Basic collection operations
Every object in Weaviate belongs to exactly one collection. Use the examples on this page to manage your collections.
Newer Weaviate documentation discuses "collections." Older Weaviate documentation refers to "classes" instead. Expect to see both terms throughout the documentation.
Starting with Weaviate Python client v4.16.0, the vectorizer configuration API has been updated.
Starting with Weaviate JS/TS client v3.8.0, the vectorizer configuration API has been updated.
Action required: Update to the latest client version and migrate your code to use the new vectorizer configuration API.
Create a collection
To create a collection, specify at least the collection name. If you don't specify any properties, auto-schema creates them.
Weaviate follows GraphQL naming conventions.
- Start collection names with an upper case letter.
- Start property names with a lower case letter.
If you use an initial upper case letter to define a property name, Weaviate changes it to a lower case letter internally.
If a snippet doesn't work or you have feedback, please open a GitHub issue.
client.collections.create("Article")
- Manually define you data schema:
Avoid using the
auto-schemafeature, instead, manually define the properties for your collection. - Avoid creating too many collections: Using too many collections can lead to scalability issues like high memory usage and degraded query performance. Instead, consider using multi-tenancy, where a single collection is subdivided into multiple tenants. For more details, see Starter Guides: Scaling limits with collections.

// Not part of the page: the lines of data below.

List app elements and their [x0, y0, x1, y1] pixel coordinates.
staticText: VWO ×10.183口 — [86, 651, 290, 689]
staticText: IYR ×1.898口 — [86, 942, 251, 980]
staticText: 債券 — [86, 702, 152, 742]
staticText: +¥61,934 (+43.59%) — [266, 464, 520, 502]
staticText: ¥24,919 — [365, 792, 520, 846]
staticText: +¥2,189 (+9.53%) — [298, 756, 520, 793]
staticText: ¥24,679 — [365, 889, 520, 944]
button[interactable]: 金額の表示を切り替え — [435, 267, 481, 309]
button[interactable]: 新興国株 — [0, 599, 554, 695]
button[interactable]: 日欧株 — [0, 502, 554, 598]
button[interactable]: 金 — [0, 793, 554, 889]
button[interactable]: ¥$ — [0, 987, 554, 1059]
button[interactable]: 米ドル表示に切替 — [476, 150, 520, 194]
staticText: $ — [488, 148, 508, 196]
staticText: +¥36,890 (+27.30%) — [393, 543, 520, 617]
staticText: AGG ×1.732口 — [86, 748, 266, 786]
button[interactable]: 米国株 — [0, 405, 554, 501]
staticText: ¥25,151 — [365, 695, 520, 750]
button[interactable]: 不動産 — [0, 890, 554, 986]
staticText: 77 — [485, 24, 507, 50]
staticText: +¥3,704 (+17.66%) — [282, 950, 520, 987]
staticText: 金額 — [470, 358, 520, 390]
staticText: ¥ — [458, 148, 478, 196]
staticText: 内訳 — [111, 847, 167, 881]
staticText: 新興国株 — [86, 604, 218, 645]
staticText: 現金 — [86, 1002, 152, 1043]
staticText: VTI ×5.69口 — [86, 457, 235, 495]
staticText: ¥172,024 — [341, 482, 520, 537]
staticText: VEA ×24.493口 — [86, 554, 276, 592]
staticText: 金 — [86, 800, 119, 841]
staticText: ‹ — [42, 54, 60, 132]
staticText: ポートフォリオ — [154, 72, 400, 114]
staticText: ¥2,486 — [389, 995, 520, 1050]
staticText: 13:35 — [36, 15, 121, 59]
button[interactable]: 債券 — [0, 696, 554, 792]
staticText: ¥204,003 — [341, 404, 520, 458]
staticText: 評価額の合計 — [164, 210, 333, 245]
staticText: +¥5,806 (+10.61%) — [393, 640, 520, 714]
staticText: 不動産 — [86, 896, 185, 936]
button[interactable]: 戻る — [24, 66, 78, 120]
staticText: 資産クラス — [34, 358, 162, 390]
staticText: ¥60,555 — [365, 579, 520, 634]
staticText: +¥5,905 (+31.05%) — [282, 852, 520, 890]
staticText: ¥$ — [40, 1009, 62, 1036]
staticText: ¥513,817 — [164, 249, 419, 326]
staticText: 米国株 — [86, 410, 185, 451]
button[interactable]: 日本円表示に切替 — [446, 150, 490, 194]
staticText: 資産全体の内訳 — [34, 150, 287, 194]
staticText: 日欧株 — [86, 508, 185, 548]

Create a collection and define properties
Properties are the data fields in your collection. Each property has a name and a data type.
Additional information
Use properties to configure additional parameters such as data type, index characteristics, or tokenization.
For details, see:
If a snippet doesn't work or you have feedback, please open a GitHub issue.
from weaviate.classes.config import Property, DataType
# Note that you can use `client.collections.create_from_dict()` to create a collection from a v3-client-style JSON object
client.collections.create(
"Article",
properties=[
Property(name="title", data_type=DataType.TEXT),
Property(name="body", data_type=DataType.TEXT),
],
)
Create a collection with a vectorizer
Specify a vectorizer for a collection that will generate vector embeddings when creating objects and executing vector search queries.
If a snippet doesn't work or you have feedback, please open a GitHub issue.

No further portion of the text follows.